UAVLight: A Benchmark for Illumination-Robust 3D Reconstruction in Unmanned Aerial Vehicle (UAV) Scenes
Kang Du*, Xue Liao*, Junpeng Xia, Chaozheng Guo, Yi Gu, Yirui Guan, Sheng Huang, Zeyu Wang# (* equal contribution, # corresponding author)
CVPR 2026
Illumination inconsistency is a fundamental challenge in multi-view 3D reconstruction. Variations in sunlight direction, cloud cover, and shadows break the constant-lighting assumption underlying both classical multi-view stereo (MVS) and structure from motion (SfM) pipelines and recent neural rendering methods, leading to geometry drift, color inconsistency, and shadow imprinting. This issue is especially critical in UAV-based reconstruction, where long flight durations and outdoor environments make lighting changes unavoidable. However, existing datasets either restrict capture to short time windows, thus lacking meaningful illumination diversity, or span months and seasons, where geometric and semantic changes confound the isolated study of lighting robustness. We introduce UAVLight, a controlled-yet-real benchmark for illumination-robust 3D reconstruction.
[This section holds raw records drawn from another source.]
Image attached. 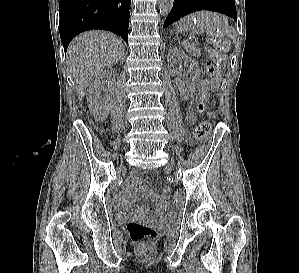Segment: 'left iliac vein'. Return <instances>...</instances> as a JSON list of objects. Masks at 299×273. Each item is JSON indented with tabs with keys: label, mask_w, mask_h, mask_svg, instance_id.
<instances>
[{
	"label": "left iliac vein",
	"mask_w": 299,
	"mask_h": 273,
	"mask_svg": "<svg viewBox=\"0 0 299 273\" xmlns=\"http://www.w3.org/2000/svg\"><path fill=\"white\" fill-rule=\"evenodd\" d=\"M173 167V163L171 162L170 164H169V168H172Z\"/></svg>",
	"instance_id": "left-iliac-vein-1"
}]
</instances>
Each scene is captured along repeatable, geo-referenced flight paths at multiple fixed times of day, producing natural lighting variation under consistent geometry, calibration, and viewpoints. With standardized evaluation protocols across lighting conditions, UAVLight provides a reliable foundation for developing and benchmarking reconstruction methods that are consistent, faithful, and relightable in real outdoor environments.